The dismantling will happen in stages. The channel will honor its current broadcasting commitments through this year's Triple Crown, including the Keeneland Spring Meet, but will then cut 60% of its workforce in June. Remaining employees will be kept on until November of this year. Andrew Moore, general manager of racing for FanDuel, spelled out what comes after: in-studio production and on-air hosts will be reduced beginning in July, with FanDuel TV retaining hosts and analysts on-site at Del Mar's summer and fall meets, Keeneland's fall meet, and the Breeders' Cup. Beginning in December, there will be no in-studio production at all.

FanDuel TV will continue to broadcast racing through the end of 2027 without any in-studio production, with Moore telling the Paulick Report, "We will also fulfill any track production commitments we have through 2027." Crucially, the FanDuel Racing and TVG account deposit wagering platforms will continue to operate. Race coverage will also remain available through the FanDuel TV+ OTT app and streaming at FanDuel.com/watch. Programming on those platforms will be the same coverage that viewers will see from their cable providers, with no difference in programming.
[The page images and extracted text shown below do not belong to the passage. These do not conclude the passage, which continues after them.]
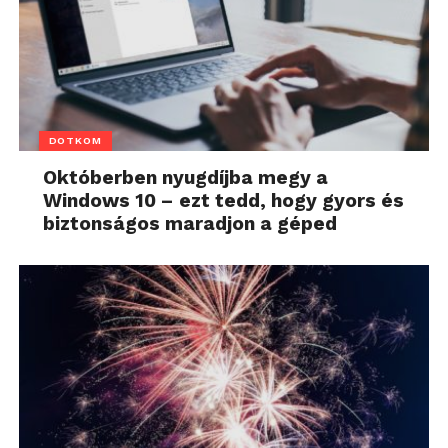
DOTKOM
Októberben nyugdíjba megy a
Windows 10 – ezt tedd, hogy gyors és
biztonságos maradjon a géped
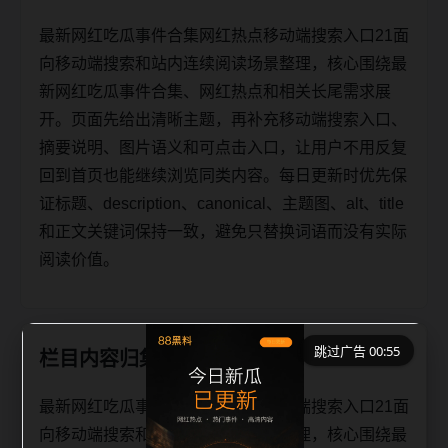
最新网红吃瓜事件合集网红热点移动端搜索入口21面
向移动端搜索和站内连续阅读场景整理，核心围绕最
新网红吃瓜事件合集、网红热点和相关长尾需求展
开。页面先给出清晰主题，再补充移动端搜索入口、
摘要说明、图片语义和可点击入口，让用户不用反复
回到首页也能继续浏览同类内容。每日更新时优先保
证标题、description、canonical、主题图、alt、title
和正文关键词保持一致，避免只替换词语而没有实际
阅读价值。
跳过广告 00:55
栏目内容归集
最新网红吃瓜事件合集网红热点移动端搜索入口21面
向移动端搜索和站内连续阅读场景整理，核心围绕最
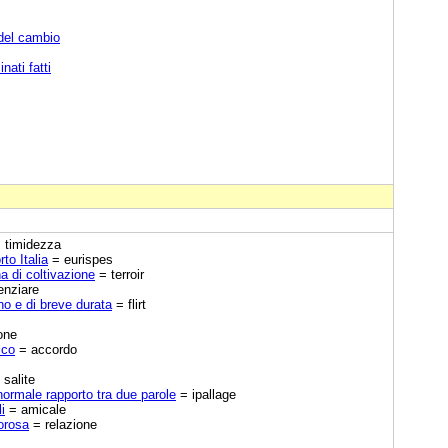
 del cambio
nati fatti
 timidezza
to Italia
= eurispes
na di coltivazione
= terroir
enziare
o e di breve durata
= flirt
one
ico
= accordo
salite
 normale rapporto tra due parole
= ipallage
i
= amicale
orosa
= relazione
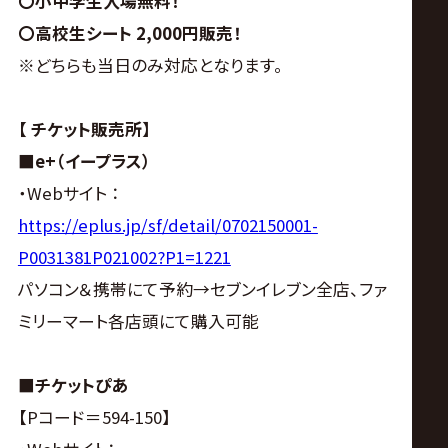
〇小中学生入場無料！
〇高校生シート 2,000円販売！
※どちらも当日のみ対応となります。
【 チケット販売所】
■e+（イープラス）
・Webサイト ：
https://eplus.jp/sf/detail/0702150001-
P0031381P021002?P1=1221
パソコン＆携帯にて予約→セブンイレブン全店、ファ
ミリーマート各店頭にて購入可能
■チケットぴあ
【Pコード＝594-150】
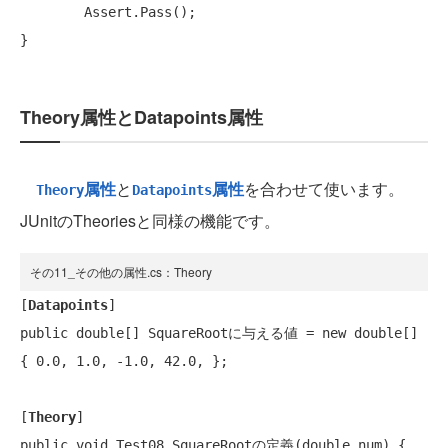
Assert
.Pass();

}
Theory属性とDatapoints属性
属性
と
属性
を合わせて使います。
Theory
Datapoints
JUnitのTheoriesと同様の機能です。
その11_その他の属性.cs：Theory
[
Datapoints
public double
[] SquareRootに与える値 = 
new double
[] 
{ 0.0, 1.0, -1.0, 42.0, };

[
Theory
public void
 Test08_SquareRootの定義(
double
 num) {
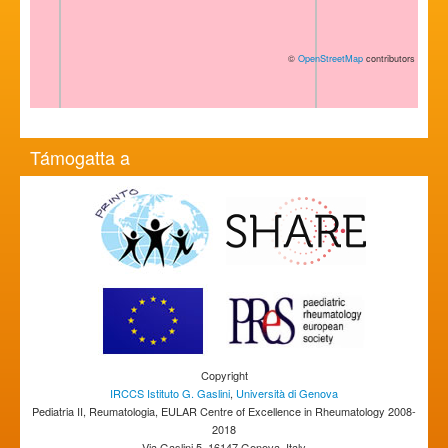
©
OpenStreetMap
contributors
Támogatta a
Copyright
IRCCS Istituto G. Gaslini
,
Università di Genova
Pediatria II, Reumatologia, EULAR Centre of Excellence in Rheumatology 2008-
2018
Via Gaslini 5, 16147 Genova, Italy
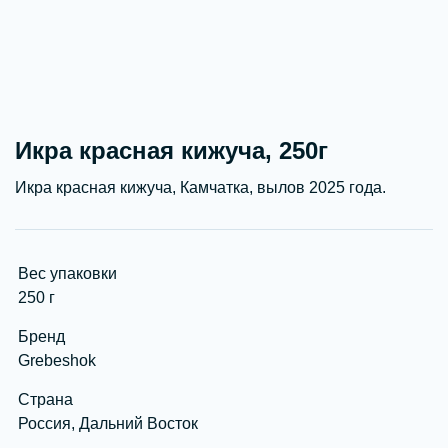
Икра красная кижуча, 250г
Икра красная кижуча, Камчатка, вылов 2025 года.
Вес упаковки
250 г
Бренд
Grebeshok
Страна
Россия, Дальний Восток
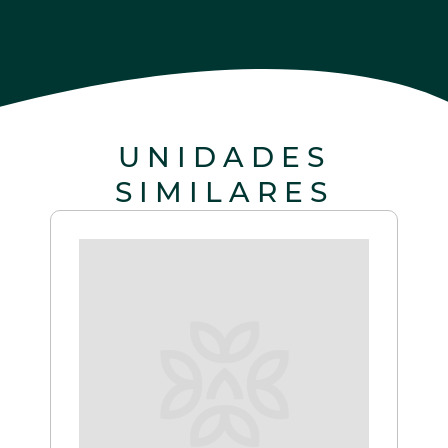
UNIDADES
SIMILARES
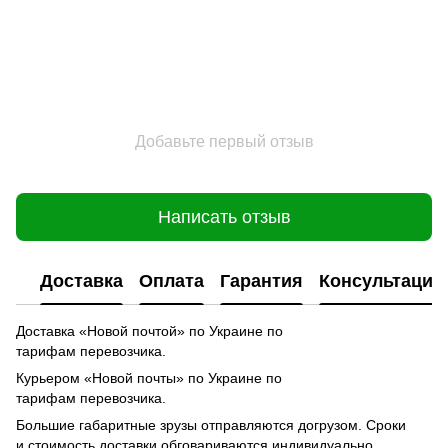
Добавьте первый отзыв
Написать отзыв
Доставка
Оплата
Гарантия
Консультация
Доставка «Новой почтой» по Украине по
тарифам перевозчика.
Курьером «Новой почты» по Украине по
тарифам перевозчика.
Большие габаритные зрузы отправляются догрузом. Сроки
и стоимость доставки обговариваются индивидуально.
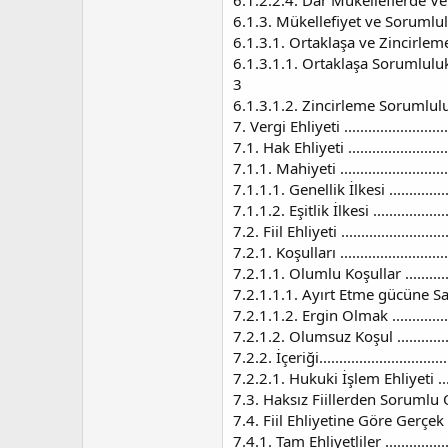
6.1.2.2.4. Dar Mükelleflerde Vergi Soru
6.1.3. Mükellefiyet ve Sorumluluk ile
6.1.3.1. Ortaklaşa ve Zincirleme Sorumlu
6.1.3.1.1. Ortaklaşa Sorumluluk ............
3
6.1.3.1.2. Zincirleme Sorumluluk ..........
7. Vergi Ehliyeti ...............................
7.1. Hak Ehliyeti ..............................
7.1.1. Mahiyeti ................................
7.1.1.1. Genellik İlkesi ......................
7.1.1.2. Eşitlik İlkesi ........................
7.2. Fiil Ehliyeti ..............................
7.2.1. Koşulları ................................
7.2.1.1. Olumlu Koşullar .....................
7.2.1.1.1. Ayırt Etme gücüne Sahip Olmak 
7.2.1.1.2. Ergin Olmak .......................
7.2.1.2. Olumsuz Koşul .......................
7.2.2. İçeriği...................................
7.2.2.1. Hukuki İşlem Ehliyeti ..............
7.3. Haksız Fiillerden Sorumlu Olma Ehliy
7.4. Fiil Ehliyetine Göre Gerçek Kişi
7.4.1. Tam Ehliyetliler .......................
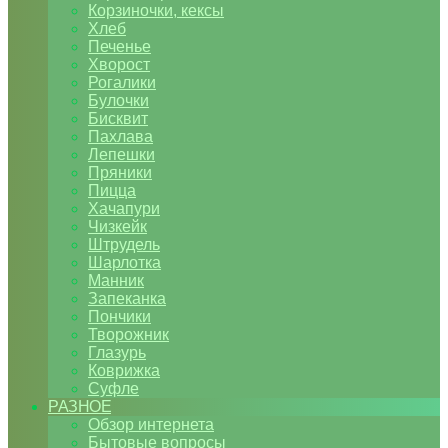
Корзиночки, кексы
Хлеб
Печенье
Хворост
Рогалики
Булочки
Бисквит
Пахлава
Лепешки
Пряники
Пицца
Хачапури
Чизкейк
Штрудель
Шарлотка
Манник
Запеканка
Пончики
Творожник
Глазурь
Коврижка
Суфле
РАЗНОЕ
Обзор интернета
Бытовые вопросы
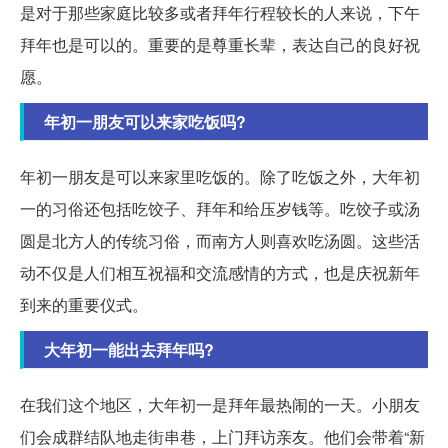
是对于那些家庭比较多或者拜年行程较长的人来说，下午
拜年也是可以的。重要的是尊重长辈，表达自己的良好祝
愿。
年初一朋友可以来家吃饭吗?
年初一朋友是可以来家里吃饭的。除了吃饭之外，大年初
一的习俗还包括吃饺子、拜年和给压岁钱等。吃饺子或汤
圆是北方人的传统习俗，而南方人则喜欢吃汤圆。这些活
动不仅是人们相互祝福和交流感情的方式，也是庆祝新年
到来的重要仪式。
大年初一能出去拜年吗?
在我们这个地区，大年初一是拜年最热闹的一天。小朋友
们会成群结队地走街串巷，上门拜访亲友。他们会带着“新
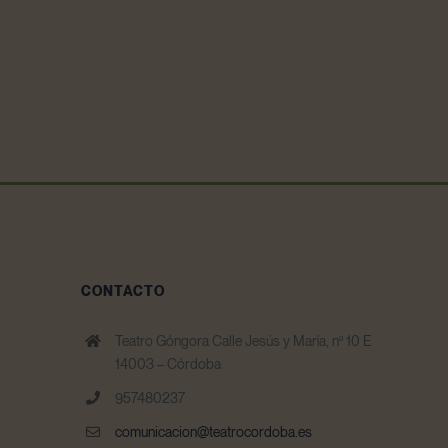
CONTACTO
Teatro Góngora Calle Jesús y María, nº 10 E
14003 – Córdoba
957480237
comunicacion@teatrocordoba.es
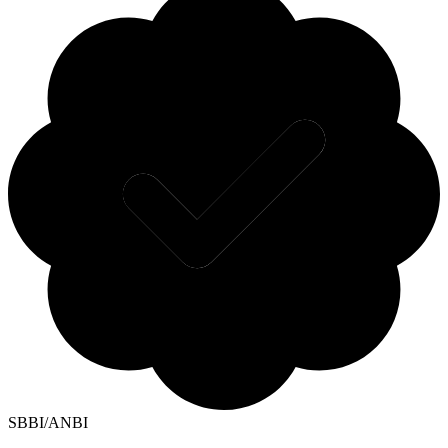
SBBI/ANBI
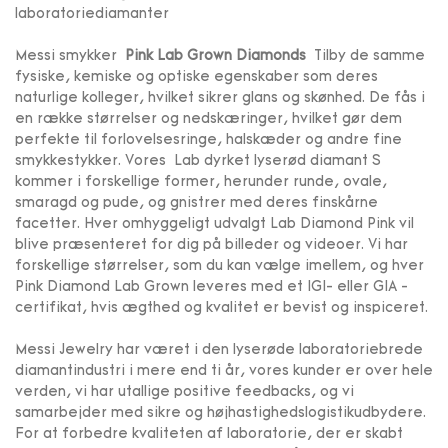
laboratoriediamanter
Messi smykker
Pink Lab Grown Diamonds
Tilby de samme
fysiske, kemiske og optiske egenskaber som deres
naturlige kolleger, hvilket sikrer glans og skønhed. De fås i
en række størrelser og nedskæringer, hvilket gør dem
perfekte til forlovelsesringe, halskæder og andre fine
smykkestykker. Vores
Lab dyrket lyserød diamant
S
kommer i forskellige former, herunder runde, ovale,
smaragd og pude, og gnistrer med deres finskårne
facetter. Hver omhyggeligt udvalgt Lab Diamond Pink vil
blive præsenteret for dig på billeder og videoer. Vi har
forskellige størrelser, som du kan vælge imellem, og hver
Pink Diamond Lab Grown leveres med et IGI- eller GIA -
certifikat, hvis ægthed og kvalitet er bevist og inspiceret.
Messi Jewelry har været i den lyserøde laboratoriebrede
diamantindustri i mere end ti år, vores kunder er over hele
verden, vi har utallige positive feedbacks, og vi
samarbejder med sikre og højhastighedslogistikudbydere.
For at forbedre kvaliteten af ​​laboratorie, der er skabt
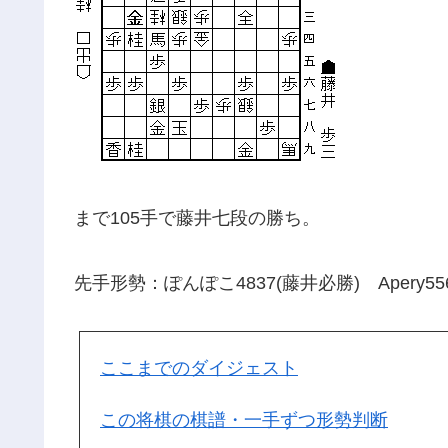
まで105手で藤井七段の勝ち。
先手形勢：ぽんぽこ4837(藤井必勝) Apery55
ここまでのダイジェスト
この将棋の棋譜・一手ずつ形勢判断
The reach numbers tell part of the story behind this decision. FanDuel TV remains available on various television streaming services and reaches about 30 million households across DirecTV, Dish, Hulu, Comcast, Verizon, Charter/Spectrum, Optimum, YouTube TV, and NCTC, down from about 50 million a few years ago. Losing a third of your distribution in a few years is the kind of erosion that accelerates hard conversations about whether a linear studio model still makes financial sense.

AI-generated illustration
AI-generated illustration

The wagering side of the business remains substantial, even as FanDuel/TVG trails its closest competitor. FanDuel/TVG handled $2.239 billion through the Oregon Racing Commission hub in 2025, a slight increase from the previous year but less than its wagering totals in 2023, 2021, and 2020. FanDuel/TVG had a 32.8% market share of the $6.824 billion in wagers bet through the Oregon hub in 2025, second to Churchill Downs Inc.-owned TwinSpires, which had a 37.7% share. The gap between FanDuel/TVG and TwinSpires is roughly five points of market share on a $6.8 billion pool, a deficit that makes every dollar spent on a linear studio harder to justify to a parent company focused on core betting infrastructure.

Moore noted that FanDuel conducted a thorough review of the business and that "the investments needed to support a linear network didn't align with its long-term strategy," with FanDuel directing its investments "toward the areas most critical to its long-term roadmap and core businesses."

What FanDuel TV's phase-out does not mean is the end of horse racing on FanDuel's platforms. The TVG brand survives, the wagering hub continues, and live racing will still reach screens through streaming. What ends is the studio infrastructure that has given the sport a permanent broadcast home since ODS Technologies launched a pilot program in Louisville in 1995, with TVG going nationwide on cable and satellite in 1999. The faces and sets that have framed American horse racing for nearly three decades will go dark by December. The races will still run.